Transformers: Low Resource Language Modelling

Transformers

Research Question

Can the performance of transformer language models on low-resource South African languages be improved by utilising training data from multiple languages?

Training Data

South African Bantu languages can be grouped into four broad families: Nguni, Sotho-Tswana, Tswa-Ronga and Venda languages. We chose isiZulu and Sepedi as representative languages of the Nguni and Sotho-Tswana families respectively, since these were the families with the largest quantities of available training data. We used data from the National Centre for Human Language Technology (NCHLT) text project.

Multilingual GPT-2

For both isiZulu and Sepedi, we trained a GPT-2 language model with varied auxiliary data added to the training data. Auxiliary data refers to data from languages other than the target language. In the figure on the right, the "monolingual" model refers to results obtained when no auxiliary data is added. The "all languages" models are trained on all South African Bantu languages. In all results shown on the right, lower bits-per-character (BPC) scores indicate better performance. For both isiZulu and Sepedi, models trained on all languages were the best performing.

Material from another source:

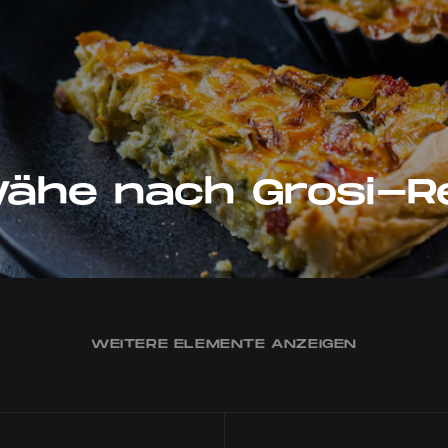
Wähe nach Grosi-R
WEITERE ELEMENTE ANZEIGEN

An alternative visualisation of the same data is shown on the left. This illustrates how adding auxiliary training data from other Bantu languages tends to increase performance regardless of the languages added.

Language-Specific Weights

Another modification we evaluated was the use of language-specific or language-family-specifc attention layers. In these experiments we tested making the bottom n attention layers of the model language-specific. The number of specific layers, n, was varied from 1 to 8 (all attention layers) with the resulting bits-per-character (BPC) score shown on the right. Lower scores are better. The results show that using language-specific attention layers does not improve performance. The three lines in the graph show three different combinations and groupings of training data.

Soft-Decoupled Encodings

Finally, we evaluated a more sophisticated method for including implicitly-learned language-specific representations in a multilingual model called Soft-Decoupled Encodings. In existing literature, this has been used to improve neural machine translation performance on low-resource languages. In the figure on the right, "Control" shows the performance of a multilingual model containing no language-specific representations. The other bars show the performance of models with different combinations of the components of Soft-Decoupled Encodings included. The results show that the use of language-specific representations does not improve performance.

Conclusions

We conclude that the performance of transformer language models on low-resource South African languages can be improved by utilising training data from multiple languages. Implicitly-learned language-specific representations in multilingual models do not yield performance improvements.

Future work may seek further performance improvements by using more training data from a broader group of related languages. Another potential direction is investigating the use of explicit rather than implicitly-learned language-specific representations in multilingual models, such as cross-lingual word embeddings.